(Collected data entries)
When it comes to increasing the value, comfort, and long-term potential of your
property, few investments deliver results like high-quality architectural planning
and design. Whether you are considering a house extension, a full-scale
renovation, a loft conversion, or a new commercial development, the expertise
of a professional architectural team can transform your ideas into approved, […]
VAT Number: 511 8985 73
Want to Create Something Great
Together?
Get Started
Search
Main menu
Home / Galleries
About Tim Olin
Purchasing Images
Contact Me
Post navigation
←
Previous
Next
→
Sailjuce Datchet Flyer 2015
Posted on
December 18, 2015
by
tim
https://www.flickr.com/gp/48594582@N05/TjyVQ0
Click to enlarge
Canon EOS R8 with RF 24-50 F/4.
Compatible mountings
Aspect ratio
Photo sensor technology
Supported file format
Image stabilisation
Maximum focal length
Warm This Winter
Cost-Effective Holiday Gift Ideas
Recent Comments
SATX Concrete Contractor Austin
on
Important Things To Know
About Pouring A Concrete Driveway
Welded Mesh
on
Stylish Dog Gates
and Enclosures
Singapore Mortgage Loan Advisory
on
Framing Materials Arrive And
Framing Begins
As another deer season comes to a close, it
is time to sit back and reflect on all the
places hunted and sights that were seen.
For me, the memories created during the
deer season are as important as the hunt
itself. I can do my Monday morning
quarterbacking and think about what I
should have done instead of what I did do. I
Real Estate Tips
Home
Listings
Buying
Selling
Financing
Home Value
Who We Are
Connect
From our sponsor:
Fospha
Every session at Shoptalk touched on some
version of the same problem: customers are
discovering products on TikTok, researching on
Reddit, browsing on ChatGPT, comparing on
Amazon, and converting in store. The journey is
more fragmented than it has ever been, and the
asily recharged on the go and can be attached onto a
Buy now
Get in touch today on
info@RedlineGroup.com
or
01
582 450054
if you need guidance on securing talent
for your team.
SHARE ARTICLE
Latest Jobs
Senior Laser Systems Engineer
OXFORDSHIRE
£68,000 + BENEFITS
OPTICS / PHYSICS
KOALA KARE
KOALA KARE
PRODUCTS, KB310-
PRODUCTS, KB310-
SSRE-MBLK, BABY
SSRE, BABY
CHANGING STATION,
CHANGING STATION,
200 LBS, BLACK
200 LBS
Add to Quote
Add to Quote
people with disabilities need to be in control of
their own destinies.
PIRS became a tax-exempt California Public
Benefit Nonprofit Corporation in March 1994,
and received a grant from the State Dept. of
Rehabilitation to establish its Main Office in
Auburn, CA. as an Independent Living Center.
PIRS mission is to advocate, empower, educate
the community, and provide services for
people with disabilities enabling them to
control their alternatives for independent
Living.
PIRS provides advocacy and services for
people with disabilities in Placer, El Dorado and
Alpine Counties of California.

### [Work instruction]
Your response must contain all of the records, copied exactly.

### [Exercise solution]
When it comes to increasing the value, comfort, and long-term potential of your
property, few investments deliver results like high-quality architectural planning
and design. Whether you are considering a house extension, a full-scale
renovation, a loft conversion, or a new commercial development, the expertise
of a professional architectural team can transform your ideas into approved, […]
VAT Number: 511 8985 73
Want to Create Something Great
Together?
Get Started
Search
Main menu
Home / Galleries
About Tim Olin
Purchasing Images
Contact Me
Post navigation
←
Previous
Next
→
Sailjuce Datchet Flyer 2015
Posted on
December 18, 2015
by
tim
https://www.flickr.com/gp/48594582@N05/TjyVQ0
Click to enlarge
Canon EOS R8 with RF 24-50 F/4.
Compatible mountings
Aspect ratio
Photo sensor technology
Supported file format
Image stabilisation
Maximum focal length
Warm This Winter
Cost-Effective Holiday Gift Ideas
Recent Comments
SATX Concrete Contractor Austin
on
Important Things To Know
About Pouring A Concrete Driveway
Welded Mesh
on
Stylish Dog Gates
and Enclosures
Singapore Mortgage Loan Advisory
on
Framing Materials Arrive And
Framing Begins
As another deer season comes to a close, it
is time to sit back and reflect on all the
places hunted and sights that were seen.
For me, the memories created during the
deer season are as important as the hunt
itself. I can do my Monday morning
quarterbacking and think about what I
should have done instead of what I did do. I
Real Estate Tips
Home
Listings
Buying
Selling
Financing
Home Value
Who We Are
Connect
From our sponsor:
Fospha
Every session at Shoptalk touched on some
version of the same problem: customers are
discovering products on TikTok, researching on
Reddit, browsing on ChatGPT, comparing on
Amazon, and converting in store. The journey is
more fragmented than it has ever been, and the
asily recharged on the go and can be attached onto a
Buy now
Get in touch today on
info@RedlineGroup.com
or
01
582 450054
if you need guidance on securing talent
for your team.
SHARE ARTICLE
Latest Jobs
Senior Laser Systems Engineer
OXFORDSHIRE
£68,000 + BENEFITS
OPTICS / PHYSICS
KOALA KARE
KOALA KARE
PRODUCTS, KB310-
PRODUCTS, KB310-
SSRE-MBLK, BABY
SSRE, BABY
CHANGING STATION,
CHANGING STATION,
200 LBS, BLACK
200 LBS
Add to Quote
Add to Quote
people with disabilities need to be in control of
their own destinies.
PIRS became a tax-exempt California Public
Benefit Nonprofit Corporation in March 1994,
and received a grant from the State Dept. of
Rehabilitation to establish its Main Office in
Auburn, CA. as an Independent Living Center.
PIRS mission is to advocate, empower, educate
the community, and provide services for
people with disabilities enabling them to
control their alternatives for independent
Living.
PIRS provides advocacy and services for
people with disabilities in Placer, El Dorado and
Alpine Counties of California.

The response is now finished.